When I got up out of bed, I went through that mental list that one goes through when awakened suddenly from a deep sleep, the one that registers existence and reorients one’s mind in reality. This checklist determined that the girl (now a woman, but she had been more of a girl in the dream, just as she had been) was, in fact, a real person and not just a dream-person, and it concluded the same about me. (The kinds of questions I asked myself: Where was I? We had been at a beachside souvenir shop in the dream. Where am I now? My room, but I had just rearranged it, inverted the bed and the furniture, so that I was now sleeping upside down on my side of the bed. Where is my father? In S— A—, most likely. Where is her father? Then that last question jarred me back, so to speak.)
The question of fathers is integral to our relationship since it was the friendship between our two fathers that brought us together in the first place, both of them, an American and an Englishman, respectively, working in Libya at the time. Later, after her father’s death, it was revealed that her older brother was not her father’s child. The mother pulled them away from our family, moved her two children back to Texas. After that, my father saw no reason to visit London ever again, and he avoids it on his business trips. Like her, I am the second child of my family, a middle child. But there were no more children after she was born.
I was awakened by a phone call, a wrong number. I think the person they wanted was Mr. Rodriguez. On my walk back from the toilet, I resented being awakened for a wrong umber, and I was greedy for my dream again, for the mark of the same moment I had been ripped from. But at the same time, I knew I wouldn’t get back to it, knew I wouldn’t even get back to sleep at that time, although I tried. But then I was almost tricked away from the waking world by thinking that I was still in the dream when I realized I had not moved the phone back to my nightstand. So how had I received such the call for Mr. Rodriguez? I had no real-time memory of it. But I had placed both the mobile phone and my cellular on the nightstand before I went to sleep. Why was it so important for me to be reached? I think thought of what a bad idea it is to put a phone next to the side of the bed. That was my first coherent thought.

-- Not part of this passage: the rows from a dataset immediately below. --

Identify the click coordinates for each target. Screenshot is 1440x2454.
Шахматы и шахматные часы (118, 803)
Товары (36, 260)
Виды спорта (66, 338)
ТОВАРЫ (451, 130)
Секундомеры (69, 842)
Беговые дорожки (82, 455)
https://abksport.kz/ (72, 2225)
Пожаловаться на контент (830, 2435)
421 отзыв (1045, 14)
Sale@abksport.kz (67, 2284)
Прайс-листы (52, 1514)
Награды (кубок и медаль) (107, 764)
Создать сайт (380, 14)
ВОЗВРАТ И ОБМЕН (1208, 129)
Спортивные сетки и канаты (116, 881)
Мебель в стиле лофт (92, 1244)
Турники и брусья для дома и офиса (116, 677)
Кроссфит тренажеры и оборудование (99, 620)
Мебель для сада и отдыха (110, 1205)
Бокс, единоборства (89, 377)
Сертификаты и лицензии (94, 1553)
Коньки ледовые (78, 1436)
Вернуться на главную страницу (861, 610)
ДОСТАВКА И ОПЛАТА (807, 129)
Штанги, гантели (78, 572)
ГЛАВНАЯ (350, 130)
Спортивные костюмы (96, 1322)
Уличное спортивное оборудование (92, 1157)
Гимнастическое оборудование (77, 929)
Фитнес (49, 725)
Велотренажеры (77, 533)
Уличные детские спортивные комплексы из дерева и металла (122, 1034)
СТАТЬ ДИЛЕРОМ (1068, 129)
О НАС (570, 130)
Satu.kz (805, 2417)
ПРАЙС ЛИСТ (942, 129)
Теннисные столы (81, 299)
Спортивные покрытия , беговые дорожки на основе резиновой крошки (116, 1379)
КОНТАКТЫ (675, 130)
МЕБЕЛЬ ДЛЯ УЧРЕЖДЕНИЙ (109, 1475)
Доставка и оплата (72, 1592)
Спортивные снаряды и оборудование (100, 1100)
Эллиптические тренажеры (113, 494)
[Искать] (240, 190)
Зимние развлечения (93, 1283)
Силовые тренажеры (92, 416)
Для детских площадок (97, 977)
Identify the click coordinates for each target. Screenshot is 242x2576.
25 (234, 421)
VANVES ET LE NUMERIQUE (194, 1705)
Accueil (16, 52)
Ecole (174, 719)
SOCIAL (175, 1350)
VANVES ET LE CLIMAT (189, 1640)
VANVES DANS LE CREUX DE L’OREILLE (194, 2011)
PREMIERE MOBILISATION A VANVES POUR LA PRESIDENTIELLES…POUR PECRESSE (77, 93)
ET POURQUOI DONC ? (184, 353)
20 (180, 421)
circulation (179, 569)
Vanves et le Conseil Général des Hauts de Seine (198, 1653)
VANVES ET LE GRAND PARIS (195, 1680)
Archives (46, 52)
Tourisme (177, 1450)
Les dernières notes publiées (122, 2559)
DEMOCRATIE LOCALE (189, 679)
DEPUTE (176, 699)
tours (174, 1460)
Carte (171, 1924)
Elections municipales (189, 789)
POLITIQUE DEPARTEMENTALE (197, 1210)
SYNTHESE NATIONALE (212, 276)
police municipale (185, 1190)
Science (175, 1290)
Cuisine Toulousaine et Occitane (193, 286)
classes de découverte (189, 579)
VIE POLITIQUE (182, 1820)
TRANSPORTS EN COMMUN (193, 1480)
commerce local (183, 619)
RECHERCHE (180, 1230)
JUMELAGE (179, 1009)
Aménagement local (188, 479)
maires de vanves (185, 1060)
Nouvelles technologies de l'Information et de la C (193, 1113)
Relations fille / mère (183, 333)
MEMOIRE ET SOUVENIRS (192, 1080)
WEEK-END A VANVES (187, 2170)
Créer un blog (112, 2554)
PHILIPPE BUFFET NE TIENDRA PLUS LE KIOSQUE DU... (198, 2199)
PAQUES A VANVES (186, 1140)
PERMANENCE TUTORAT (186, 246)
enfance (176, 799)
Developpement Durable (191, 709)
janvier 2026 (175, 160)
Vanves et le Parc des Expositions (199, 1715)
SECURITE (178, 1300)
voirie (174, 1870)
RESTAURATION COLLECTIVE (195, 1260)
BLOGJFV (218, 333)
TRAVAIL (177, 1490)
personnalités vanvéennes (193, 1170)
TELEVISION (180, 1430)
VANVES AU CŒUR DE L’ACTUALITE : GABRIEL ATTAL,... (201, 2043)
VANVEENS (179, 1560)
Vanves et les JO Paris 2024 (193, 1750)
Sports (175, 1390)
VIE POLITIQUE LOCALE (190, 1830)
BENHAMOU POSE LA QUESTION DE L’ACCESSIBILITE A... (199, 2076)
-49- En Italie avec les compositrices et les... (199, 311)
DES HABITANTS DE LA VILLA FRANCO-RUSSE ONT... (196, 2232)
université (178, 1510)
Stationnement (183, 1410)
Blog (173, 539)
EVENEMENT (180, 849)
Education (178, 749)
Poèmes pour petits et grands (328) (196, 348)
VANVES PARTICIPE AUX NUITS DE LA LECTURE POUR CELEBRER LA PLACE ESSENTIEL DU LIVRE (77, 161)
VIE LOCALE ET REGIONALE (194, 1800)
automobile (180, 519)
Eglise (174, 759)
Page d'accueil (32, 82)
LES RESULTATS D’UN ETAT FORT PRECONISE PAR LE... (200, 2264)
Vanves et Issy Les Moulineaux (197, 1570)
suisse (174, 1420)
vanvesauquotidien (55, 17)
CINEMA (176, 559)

I got back under the covers; I so wanted to be back asleep again. To be back in the dream but mostly to remove myself from the ugliness of the wrong number, to return to the beauty of the dream. But then pulling at me more strongly was the hunger to record. And then the choice was made for me when the doorbell rang: a package not for me. A work thing. The working world is so rude to the person who stays at home in the daytime: courtesy calls, unannounced power outages, doorbell interruptions. It’s sad to think that people who are most susceptible to depression and most sensitive to presentations from the exterior world (those who have unstructured, alone time at home during the day) are also the ones subjected to the coldest greetings. Imagine waiting at home all day, really thinking you are working and thinking, but also realizing that you are, in essence, waiting—for what?—a letter, a postcard, news from publishers, a call from an old friend—as far as the working world sees it, you are a potential target waiting by the phone for a solicitor, by the door for a salesman, and what you get is this: a package for someone else; a wrong number; a credit card offer by phone; a rejection slip; a credit card offer through the mail. This life is very sad sometimes.

 The other day, the pest control guy came by, and I was surprised to see he was about 19 years old (he even told me he wasn’t old enough to drink). He revealed to me that one of the largest pest control companies in the United States has a new marketing strategy. They recruit young Mormon men, just back from their missions, as door-to-door salespeople and send them around the country, selling their services. Ones who are accustomed to traveling all over, knocking on stranger’s doors and chatting them up. He told me he never could get used to it, so instead he’s doing the exterminating. You have to admire the brilliance and efficiency of this plan. Now I have to shower, get dressed, and check the mail.